Once you have done setting up the scene or subject, you need to capture the photo.

  • Set your camera on a tripod in manual mode and shoot raw. Shooting raw will help you to be flexible when post-processing.
  • Set the white balance depending on the light in the scene.
  • Set the iso to the lowest possible, and adjust the aperture depending on the depth you wish to achieve in the image.
  • For product photography, you will need a deeper depth of field, and hence aperture values like f/7 to f/11 or f/16 can be used based on the requirements. For other tabletop photos, you can decide on the best aperture value. Start with f/5.6 and then make adjustments depending on the end results you need.
  • Make sure to illuminate the scene well in order to get perfectly exposed photographs.
  • Set the shutter speed based on the above settings.
  • If you are not using a tripod, you will need to work around the iso and shutter speed so that the shutter speed is greater than 1/focal length, considering the crop factor.
  • Also, if you do not have a tripod, capturing flat lays can be quite tricky as you may have to climb onto a higher level to capture compelling images.

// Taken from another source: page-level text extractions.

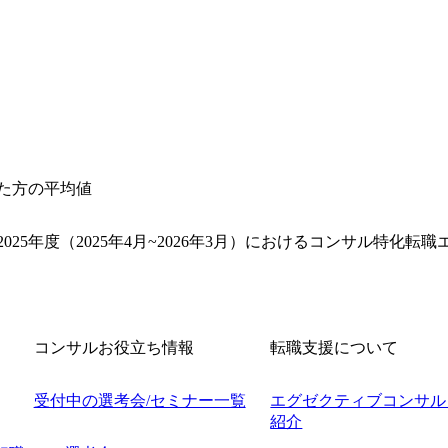
した方の平均値
025年度（2025年4月~2026年3月）におけるコンサル特化
コンサルお役立ち情報
転職支援について
受付中の選考会/セミナー一覧
エグゼクティブコンサル
紹介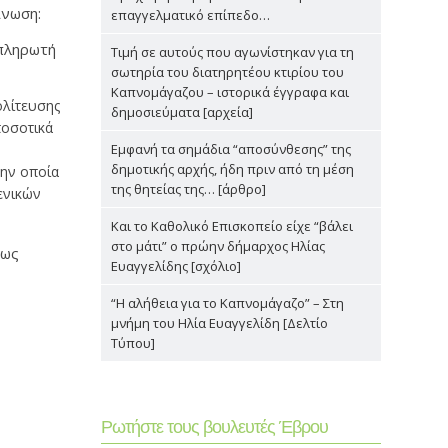
ίνωση:
επαγγελματικό επίπεδο…
απληρωτή
Τιμή σε αυτούς που αγωνίστηκαν για τη
σωτηρία του διατηρητέου κτιρίου του
Καπνομάγαζου – ιστορικά έγγραφα και
ολίτευσης
δημοσιεύματα [αρχεία]
ποσοτικά
Εμφανή τα σημάδια “αποσύνθεσης” της
δημοτικής αρχής, ήδη πριν από τη μέση
ην οποία
της θητείας της… [άρθρο]
ενικών
Και το Καθολικό Επισκοπείο είχε “βάλει
στο μάτι” ο πρώην δήμαρχος Ηλίας
πως
Ευαγγελίδης [σχόλιο]
“Η αλήθεια για το Καπνομάγαζο” – Στη
μνήμη του Ηλία Ευαγγελίδη [Δελτίο
Τύπου]
Ρωτήστε τους βουλευτές Έβρου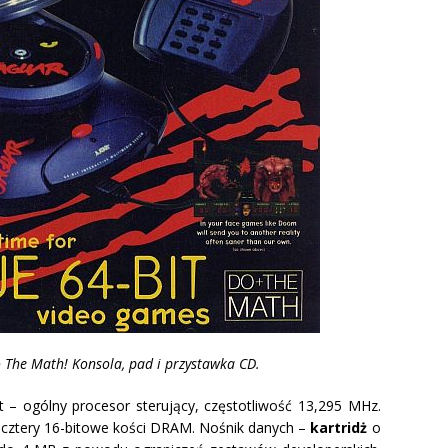
o The Math! Konsola, pad i przystawka CD.
t – ogólny procesor sterujący, częstotliwość 13,295 MHz.
, cztery 16-bitowe kości DRAM. Nośnik danych –
kartridż
o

Move your camera to get the best angle, perspective, composition, and light in the frame.

  • Try photographing from various angles and perspectives and various light intensities. A slight change in angle or lighting direction can make a massive difference to how the subject looks.
  • When using a tripod, make use of a remote or cable release to avoid camera shake. You can also make use of the timer delay feature.
  • Capture test shots and decide on the best one that works best for you.

When setting up for tabletop photography, depending on the setup, the size of the subject you are capturing, perspectives/angles, and the focal length used, you may not always be able to frame the scene without the setup being visible. You may need to crop the image in the post to get the desired composition and frame. Capture the image with this in mind, as you do not want the essential elements to be cropped off when post-processing.

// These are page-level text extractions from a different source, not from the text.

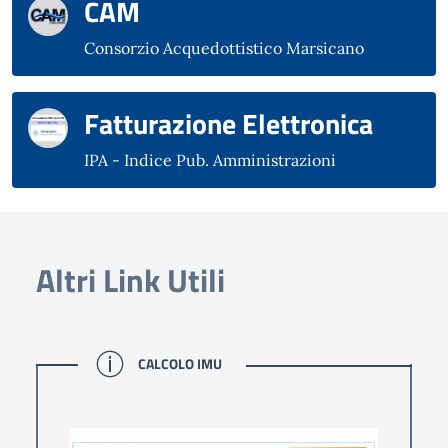
CAM
Consorzio Acquedottistico Marsicano
Fatturazione Elettronica
IPA - Indice Pub. Amministrazioni
Altri Link Utili
CALCOLO IMU
CALCOLO IMU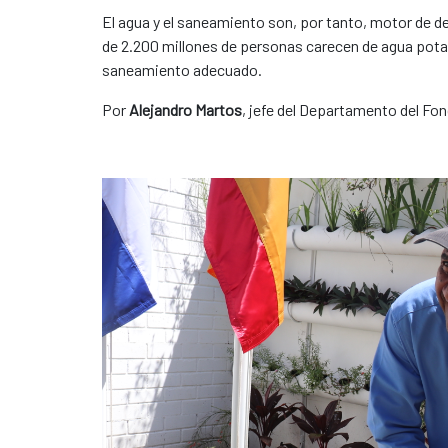
El agua y el saneamiento son, por tanto, motor de d
de 2.200 millones de personas carecen de agua pota
saneamiento adecuado.
Por
Alejandro Martos
, jefe del Departamento del F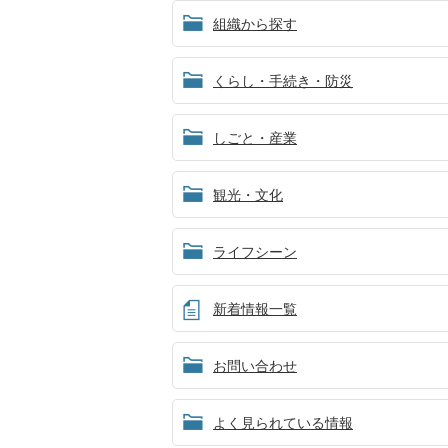
組織から探す
くらし・手続き・防災
しごと・産業
観光・文化
ライフシーン
新着情報一覧
お問い合わせ
よく見られている情報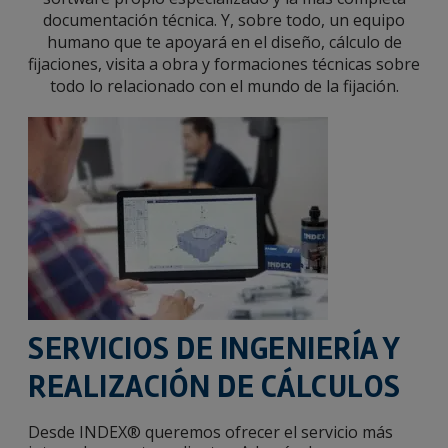
documentación técnica. Y, sobre todo, un equipo
humano que te apoyará en el diseño, cálculo de
fijaciones, visita a obra y formaciones técnicas sobre
todo lo relacionado con el mundo de la fijación.
SERVICIOS DE INGENIERÍA Y
REALIZACIÓN DE CÁLCULOS
Desde INDEX® queremos ofrecer el servicio más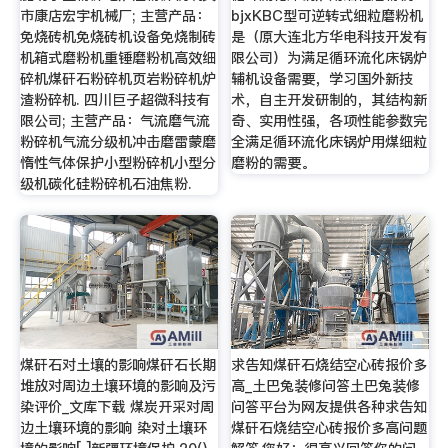
市康店宏宇机械厂; 主营产品：
bjxKBC型可逆转式细粒磨粉机
免烧砖机免烧砖机设备免烧制砖
是（原大连北方华电科技开发有
机箱式磨粉机重锤磨粉机高效细
限公司）为满足循环流化床锅炉
碎机煤矸石粉碎机页岩粉碎机炉
辅机设备需要，学习国外新技
渣粉碎机. 四川巨子超微科技有
术，自主开发研制的，其结构新
限公司; 主营产品：气流磨气流
奇、实用性强，各项性能参数完
粉碎机气流分级机冲击磨雷蒙磨
全满足循环流化床锅炉用煤细粒
惰性气体保护小型粉碎机小型分
磨粉的需要。
级机碳化硅粉碎机石油焦粉.
煤矸石对土壤的影响煤矸石长期
求告知煤矸石烧结空心砖报价多
堆放对周边土壤环境的影响及污
高_土巴兔装修问答土巴兔装修
染评价_文库下载 煤炭开采对周
问答平台为网友提供各种求告知
边土壤环境的影响 染对土壤环
煤矸石烧结空心砖报价多高问题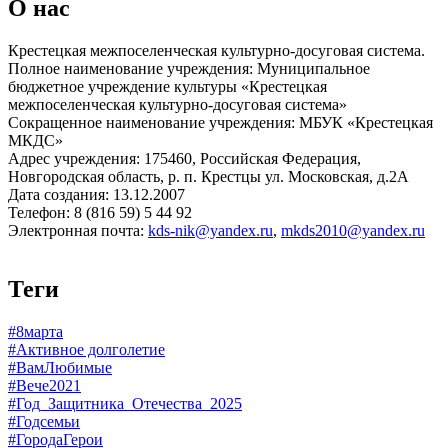
О нас
Крестецкая межпоселенческая культурно-досуговая система.
Полное наименование учреждения: Муниципальное
бюджетное учреждение культуры «Крестецкая
межпоселенческая культурно-досуговая система»
Сокращенное наименование учреждения: МБУК «Крестецкая
МКДС»
Адрес учреждения: 175460, Российская Федерация,
Новгородская область, р. п. Крестцы ул. Московская, д.2А
Дата создания: 13.12.2007
Телефон: 8 (816 59) 5 44 92
Электронная почта:
kds-nik@yandex.ru
,
mkds2010@yandex.ru
Теги
#8марта
#Активное долголетие
#ВамЛюбимые
#Вече2021
#Год_Защитника_Отечества_2025
#Годсемьи
#ГородаГерои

Finally, when you have captured the images, make sure you post-process them before presenting, delivering, or sharing them.

  • You will need to adjust the white balance and crop to get the desired composition in the frame.
  • Remove any unwanted dirt, specks, imperfections, etc., in the frame.
  • Once done, make basic adjustments, and add a pop of color if required using the vibrance slider. Specific colors can be worked on using the HSL panel. Use brushes to make local adjustments to shadows and highlights in the frame if required.
  • Some subjects, depending on their characteristics, will look good with some added clarity and textures.

We hope that the tips above will help you with getting started in tabletop photography. It can be pretty exciting and a lot of fun to create a scene or story on a tabletop and capture them artistically.

If you have any tips for tabletop photography, please share them with us in the comments section below.

Further Reading

About Author

Dahlia is a stock photographer and full time educator at Light Stalking. You can find her on Gurushots and see some of her more popular articles at The American Society of Media Photographers. Get to know her better here.

Misting bottles are perfect for getting that natural/crisp photo of fruit and vegetables, the gleam of a chilled beverage, or a light dew on flowers. Thanks for posting this article! I love how you were able to take a regular cup of tea and make it the perfect subject for photographing.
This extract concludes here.